Stored data entries:
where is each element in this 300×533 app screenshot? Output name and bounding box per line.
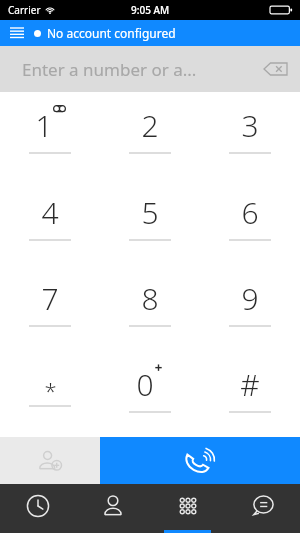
- staticText: 3: [241, 105, 259, 146]
- button[interactable]: Add contact: [0, 437, 100, 484]
- button[interactable]: Contacts: [75, 484, 150, 533]
- button[interactable]: *: [0, 351, 100, 437]
- staticText: No account configured: [47, 25, 176, 41]
- staticText: 8: [141, 278, 159, 319]
- button[interactable]: 0: [100, 351, 200, 437]
- button[interactable]: Menu: [0, 20, 34, 46]
- staticText: 4: [41, 192, 59, 233]
- staticText: 0: [136, 364, 154, 405]
- staticText: 1: [35, 105, 53, 146]
- button[interactable]: #: [200, 351, 300, 437]
- staticText: 7: [41, 278, 59, 319]
- button[interactable]: 7: [0, 265, 100, 351]
- button[interactable]: 6: [200, 179, 300, 265]
- staticText: 2: [141, 105, 159, 146]
- staticText: 9:05 AM: [131, 3, 170, 17]
- button[interactable]: 8: [100, 265, 200, 351]
- button[interactable]: Enter a number or a...: [0, 46, 300, 92]
- button[interactable]: Call: [100, 437, 300, 484]
- button[interactable]: Keypad: [150, 484, 225, 533]
- button[interactable]: Messages: [225, 484, 300, 533]
- button[interactable]: 9: [200, 265, 300, 351]
- button[interactable]: 2: [100, 92, 200, 179]
- staticText: 6: [241, 192, 259, 233]
- staticText: Enter a number or a...: [22, 58, 197, 81]
- button[interactable]: 4: [0, 179, 100, 265]
- button[interactable]: 1: [0, 92, 100, 179]
- button[interactable]: 5: [100, 179, 200, 265]
- staticText: 5: [141, 192, 159, 233]
- staticText: *: [44, 375, 57, 405]
- button[interactable]: 3: [200, 92, 300, 179]
- staticText: #: [240, 364, 260, 405]
- staticText: 9: [241, 278, 259, 319]
- button[interactable]: Recents: [0, 484, 75, 533]
- button[interactable]: Backspace: [252, 46, 300, 92]
- staticText: Carrier: [8, 3, 41, 17]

• **What you have to do**
The expected output is every line of the records in which the string "number" appears.

• **Exercise answer**
- button[interactable]: Enter a number or a...: [0, 46, 300, 92]
- staticText: Enter a number or a...: [22, 58, 197, 81]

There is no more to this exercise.